## Task instructions
Below are records. Find each line in them that holds the word "Йоко" and copy it.

[Dataset entries]
_ _ _ _ _

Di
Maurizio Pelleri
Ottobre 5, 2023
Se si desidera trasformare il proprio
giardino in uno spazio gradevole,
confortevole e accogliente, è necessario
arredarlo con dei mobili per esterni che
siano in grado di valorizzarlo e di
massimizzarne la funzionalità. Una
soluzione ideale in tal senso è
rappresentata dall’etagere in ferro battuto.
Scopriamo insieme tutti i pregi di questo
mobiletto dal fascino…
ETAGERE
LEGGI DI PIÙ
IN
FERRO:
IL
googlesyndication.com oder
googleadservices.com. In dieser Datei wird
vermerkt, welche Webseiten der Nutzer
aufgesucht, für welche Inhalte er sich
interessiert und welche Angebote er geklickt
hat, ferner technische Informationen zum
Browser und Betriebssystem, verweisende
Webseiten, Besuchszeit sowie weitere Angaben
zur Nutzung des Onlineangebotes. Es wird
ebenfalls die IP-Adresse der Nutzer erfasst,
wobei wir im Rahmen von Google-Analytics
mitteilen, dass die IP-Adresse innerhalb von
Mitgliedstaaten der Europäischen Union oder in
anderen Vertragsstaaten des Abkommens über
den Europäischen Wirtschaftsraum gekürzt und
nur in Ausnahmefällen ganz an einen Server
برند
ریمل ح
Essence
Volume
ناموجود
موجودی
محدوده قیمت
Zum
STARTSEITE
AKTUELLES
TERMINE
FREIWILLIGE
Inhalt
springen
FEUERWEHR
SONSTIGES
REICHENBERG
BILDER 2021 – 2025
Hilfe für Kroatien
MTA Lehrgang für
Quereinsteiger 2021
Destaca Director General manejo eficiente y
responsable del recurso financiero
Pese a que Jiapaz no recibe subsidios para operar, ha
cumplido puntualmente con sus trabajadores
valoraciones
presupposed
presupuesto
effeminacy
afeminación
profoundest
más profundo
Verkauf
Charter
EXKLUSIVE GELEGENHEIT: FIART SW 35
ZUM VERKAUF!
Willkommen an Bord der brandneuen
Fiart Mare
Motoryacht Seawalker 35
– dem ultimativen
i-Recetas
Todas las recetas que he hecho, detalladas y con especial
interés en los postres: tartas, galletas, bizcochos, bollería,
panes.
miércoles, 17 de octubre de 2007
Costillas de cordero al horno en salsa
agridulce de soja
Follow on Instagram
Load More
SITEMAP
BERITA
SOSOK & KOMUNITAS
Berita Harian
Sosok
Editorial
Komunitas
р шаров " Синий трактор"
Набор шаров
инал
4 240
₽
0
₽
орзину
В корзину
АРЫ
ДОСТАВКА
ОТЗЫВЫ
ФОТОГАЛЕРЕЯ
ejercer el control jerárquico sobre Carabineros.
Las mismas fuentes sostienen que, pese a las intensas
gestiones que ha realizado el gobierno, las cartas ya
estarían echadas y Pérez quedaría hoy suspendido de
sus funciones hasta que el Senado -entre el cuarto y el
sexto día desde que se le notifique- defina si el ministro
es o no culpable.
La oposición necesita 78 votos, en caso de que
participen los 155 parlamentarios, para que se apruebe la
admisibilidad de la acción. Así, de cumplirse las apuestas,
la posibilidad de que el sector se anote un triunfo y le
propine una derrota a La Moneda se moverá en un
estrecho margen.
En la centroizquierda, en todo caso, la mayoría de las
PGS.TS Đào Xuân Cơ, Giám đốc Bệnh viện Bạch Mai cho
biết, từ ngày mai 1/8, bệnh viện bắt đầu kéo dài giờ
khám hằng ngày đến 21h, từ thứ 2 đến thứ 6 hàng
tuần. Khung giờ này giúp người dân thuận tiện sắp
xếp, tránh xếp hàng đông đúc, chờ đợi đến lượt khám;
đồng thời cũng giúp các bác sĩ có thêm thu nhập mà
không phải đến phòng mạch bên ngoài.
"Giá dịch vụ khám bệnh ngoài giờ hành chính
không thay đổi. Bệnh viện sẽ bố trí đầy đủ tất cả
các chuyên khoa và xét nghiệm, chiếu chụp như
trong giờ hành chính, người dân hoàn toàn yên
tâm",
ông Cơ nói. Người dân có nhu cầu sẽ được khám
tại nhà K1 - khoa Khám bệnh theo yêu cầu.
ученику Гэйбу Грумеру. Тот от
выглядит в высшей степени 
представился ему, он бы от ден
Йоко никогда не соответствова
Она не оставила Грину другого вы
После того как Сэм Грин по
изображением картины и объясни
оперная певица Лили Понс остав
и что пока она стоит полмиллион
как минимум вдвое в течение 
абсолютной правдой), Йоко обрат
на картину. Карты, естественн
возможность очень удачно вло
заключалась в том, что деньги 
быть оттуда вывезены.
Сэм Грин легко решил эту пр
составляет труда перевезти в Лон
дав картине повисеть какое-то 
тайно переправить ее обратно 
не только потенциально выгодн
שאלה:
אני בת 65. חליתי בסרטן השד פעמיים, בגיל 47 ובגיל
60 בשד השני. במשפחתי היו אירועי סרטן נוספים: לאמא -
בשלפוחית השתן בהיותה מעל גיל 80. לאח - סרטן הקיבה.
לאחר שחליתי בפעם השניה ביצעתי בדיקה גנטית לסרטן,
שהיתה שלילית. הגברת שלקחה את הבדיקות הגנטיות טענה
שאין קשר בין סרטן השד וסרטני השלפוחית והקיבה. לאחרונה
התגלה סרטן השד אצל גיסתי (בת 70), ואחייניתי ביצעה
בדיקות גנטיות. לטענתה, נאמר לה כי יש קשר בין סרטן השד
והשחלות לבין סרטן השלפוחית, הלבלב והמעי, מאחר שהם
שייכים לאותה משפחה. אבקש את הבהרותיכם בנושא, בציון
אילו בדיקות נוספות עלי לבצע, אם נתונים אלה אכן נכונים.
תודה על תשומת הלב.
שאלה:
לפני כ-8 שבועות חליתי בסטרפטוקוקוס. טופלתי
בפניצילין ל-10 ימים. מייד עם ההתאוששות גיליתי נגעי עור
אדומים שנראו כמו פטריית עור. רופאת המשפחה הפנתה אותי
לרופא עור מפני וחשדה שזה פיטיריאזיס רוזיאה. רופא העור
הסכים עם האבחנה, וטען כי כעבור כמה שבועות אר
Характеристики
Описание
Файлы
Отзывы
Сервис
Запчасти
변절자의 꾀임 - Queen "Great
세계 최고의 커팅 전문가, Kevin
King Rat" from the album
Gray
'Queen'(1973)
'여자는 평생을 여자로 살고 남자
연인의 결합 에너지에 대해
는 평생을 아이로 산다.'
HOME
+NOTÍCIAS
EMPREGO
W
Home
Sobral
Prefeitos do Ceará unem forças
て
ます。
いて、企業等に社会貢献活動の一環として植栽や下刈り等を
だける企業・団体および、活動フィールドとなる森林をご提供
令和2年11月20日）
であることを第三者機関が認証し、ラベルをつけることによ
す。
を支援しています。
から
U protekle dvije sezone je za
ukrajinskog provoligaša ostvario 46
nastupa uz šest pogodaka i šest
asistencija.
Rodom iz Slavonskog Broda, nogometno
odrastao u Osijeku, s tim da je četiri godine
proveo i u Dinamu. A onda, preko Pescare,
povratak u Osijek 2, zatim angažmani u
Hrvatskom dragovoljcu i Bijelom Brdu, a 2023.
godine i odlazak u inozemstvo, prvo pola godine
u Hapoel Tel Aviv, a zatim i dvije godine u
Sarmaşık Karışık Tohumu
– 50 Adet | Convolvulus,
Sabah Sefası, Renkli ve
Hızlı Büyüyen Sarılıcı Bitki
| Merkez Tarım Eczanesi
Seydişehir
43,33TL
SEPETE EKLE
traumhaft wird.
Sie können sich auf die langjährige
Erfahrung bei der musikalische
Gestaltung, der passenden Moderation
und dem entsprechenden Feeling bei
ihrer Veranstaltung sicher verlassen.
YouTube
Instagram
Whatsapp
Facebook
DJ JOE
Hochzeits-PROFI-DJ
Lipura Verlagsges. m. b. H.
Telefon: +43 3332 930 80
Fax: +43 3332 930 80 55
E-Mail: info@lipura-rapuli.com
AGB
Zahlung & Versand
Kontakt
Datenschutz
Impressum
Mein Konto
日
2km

_ _ _ _ _

## Answer to this problem
Йоко никогда не соответствова
абсолютной правдой), Йоко обрат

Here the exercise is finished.